*** Record set Section Begins ***

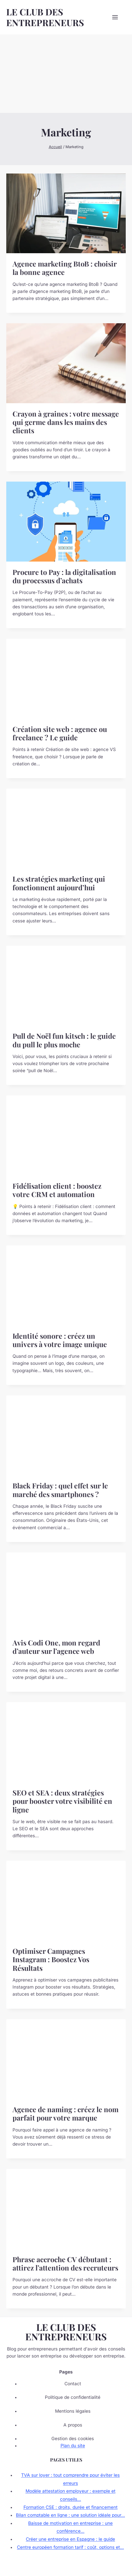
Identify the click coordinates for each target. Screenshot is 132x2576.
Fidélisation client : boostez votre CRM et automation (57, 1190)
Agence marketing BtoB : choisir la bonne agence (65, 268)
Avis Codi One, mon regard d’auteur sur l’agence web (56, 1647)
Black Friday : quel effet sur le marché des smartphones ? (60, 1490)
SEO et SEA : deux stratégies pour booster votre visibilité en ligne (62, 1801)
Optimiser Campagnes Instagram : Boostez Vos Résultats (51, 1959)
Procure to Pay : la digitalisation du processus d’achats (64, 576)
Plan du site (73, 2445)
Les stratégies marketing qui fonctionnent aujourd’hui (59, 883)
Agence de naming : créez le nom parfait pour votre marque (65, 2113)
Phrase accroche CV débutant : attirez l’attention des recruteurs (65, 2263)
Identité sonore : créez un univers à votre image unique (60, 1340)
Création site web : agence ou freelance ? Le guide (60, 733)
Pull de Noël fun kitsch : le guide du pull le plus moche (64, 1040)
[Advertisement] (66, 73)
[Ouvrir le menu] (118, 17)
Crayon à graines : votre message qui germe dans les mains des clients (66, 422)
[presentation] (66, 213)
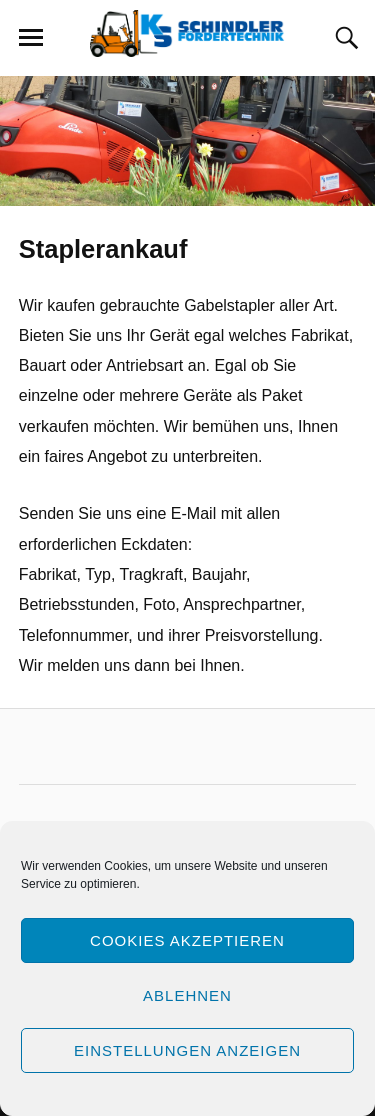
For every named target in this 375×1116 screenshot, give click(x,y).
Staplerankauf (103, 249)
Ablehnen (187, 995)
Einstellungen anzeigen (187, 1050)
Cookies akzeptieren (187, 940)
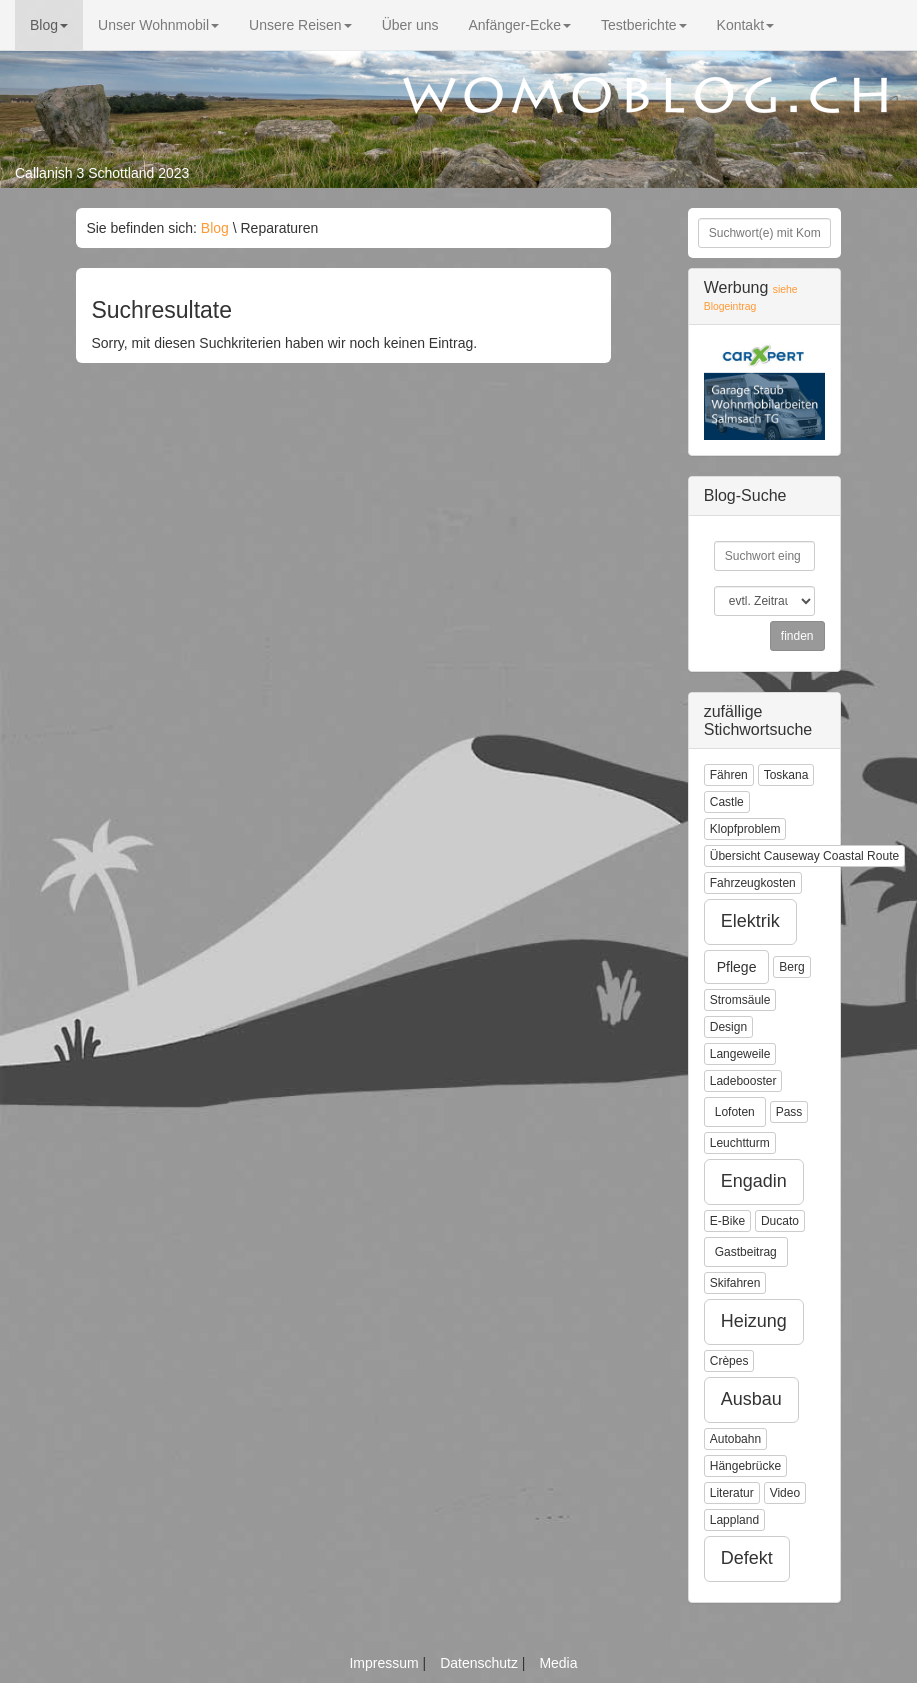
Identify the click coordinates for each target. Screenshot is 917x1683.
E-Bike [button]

*** Record set Section Ends ***
*** Record set Section Begins ***

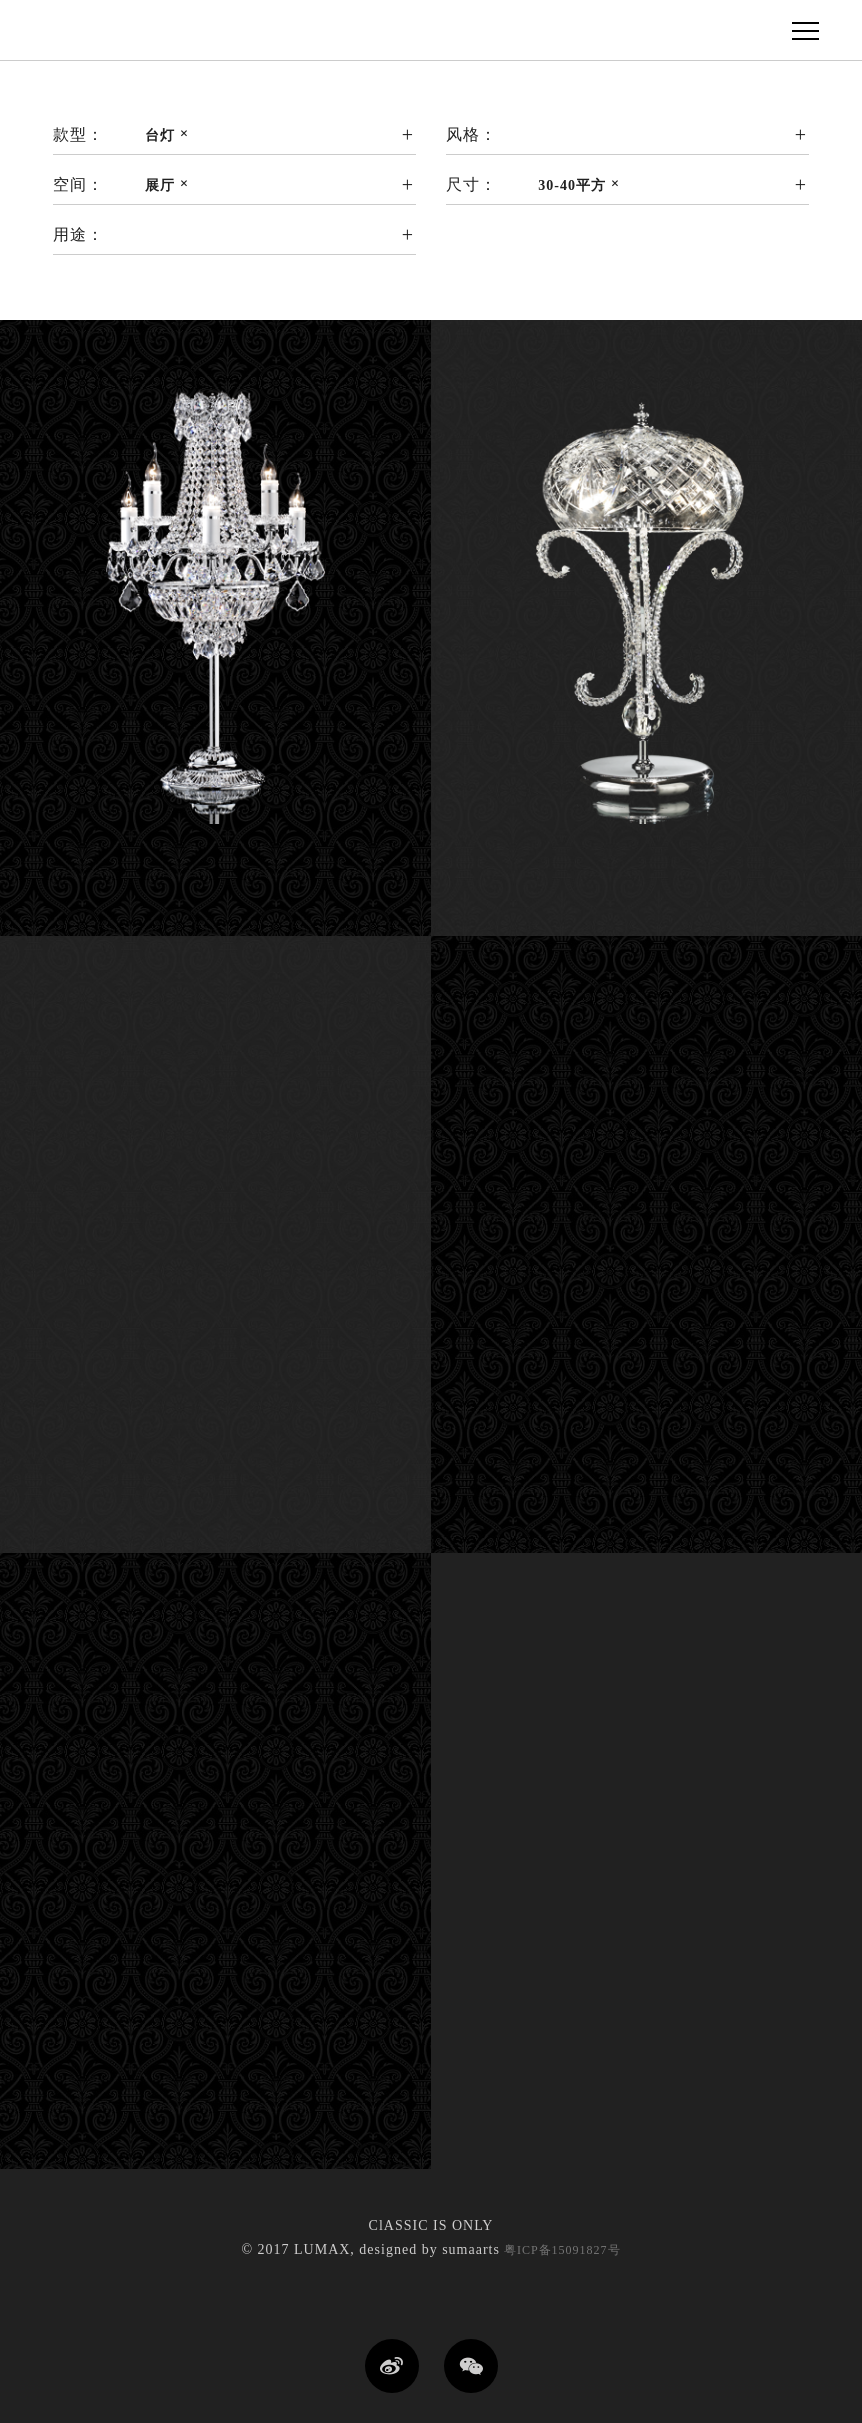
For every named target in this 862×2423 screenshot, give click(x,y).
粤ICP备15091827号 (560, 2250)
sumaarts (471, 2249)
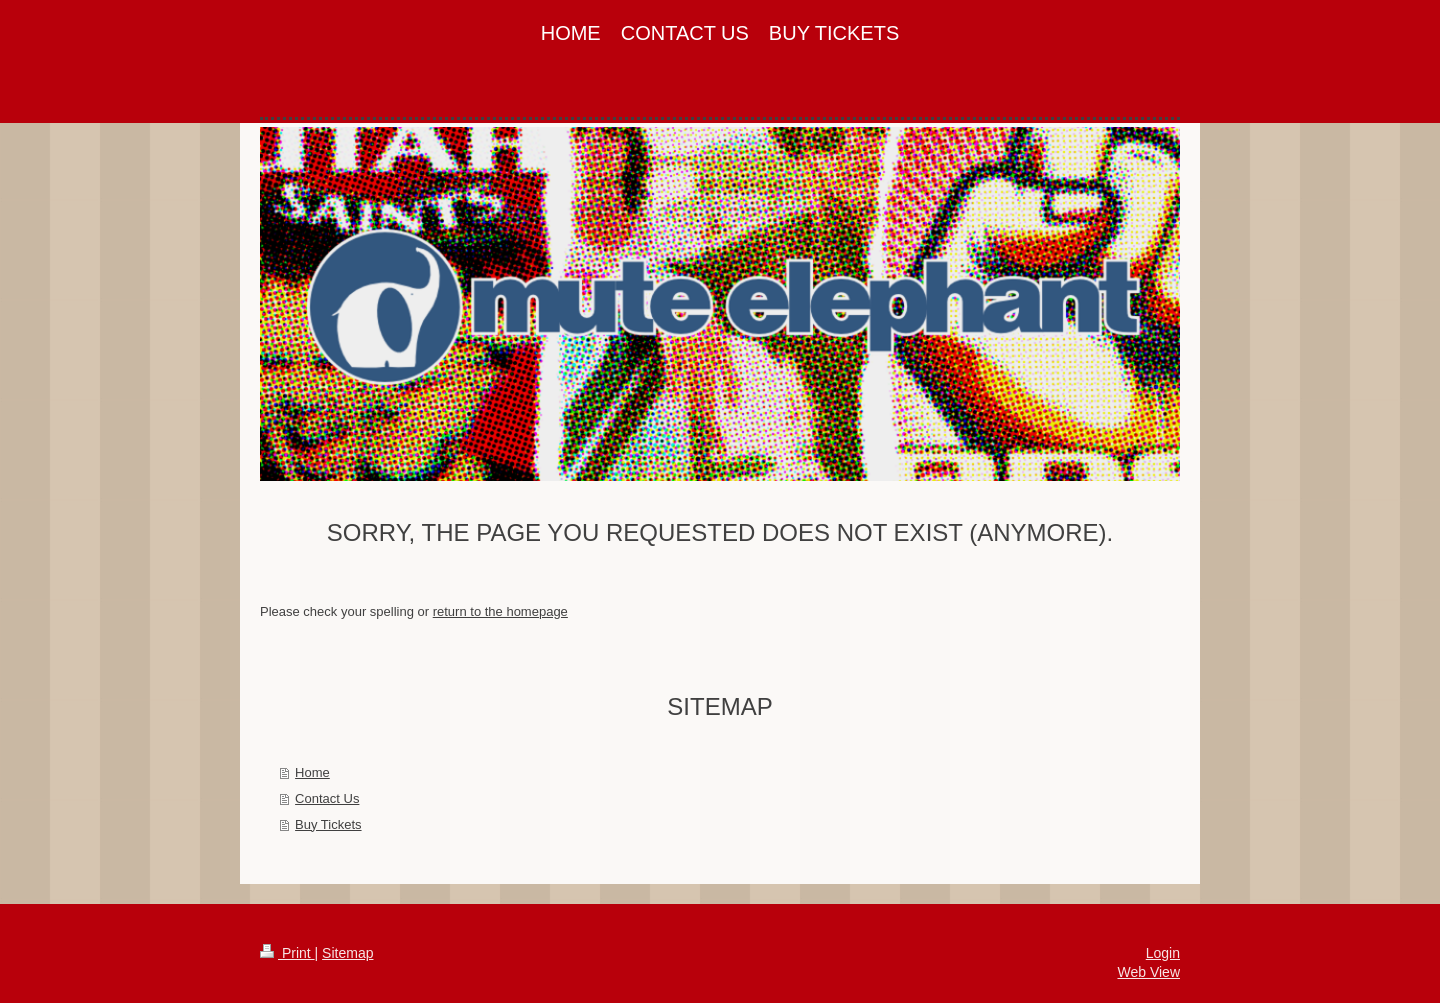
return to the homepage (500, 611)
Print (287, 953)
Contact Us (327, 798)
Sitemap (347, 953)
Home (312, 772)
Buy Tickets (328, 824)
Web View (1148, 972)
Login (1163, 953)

*** Record set Section Ends ***

▶ Task instructions: Using the data above, transcribe exactly the lines between those containing "For every named target in this 375×1116" and "E-Bike [button]", inclusive, and leave every picture behind.

▶ Answer to this exercise:
For every named target in this 375×1116 screenshot, give click(x,y).
Staplerankauf (103, 249)
Ablehnen (187, 995)
Einstellungen anzeigen (187, 1050)
Cookies akzeptieren (187, 940)
Identify the click coordinates for each target. Screenshot is 917x1683.
E-Bike [button]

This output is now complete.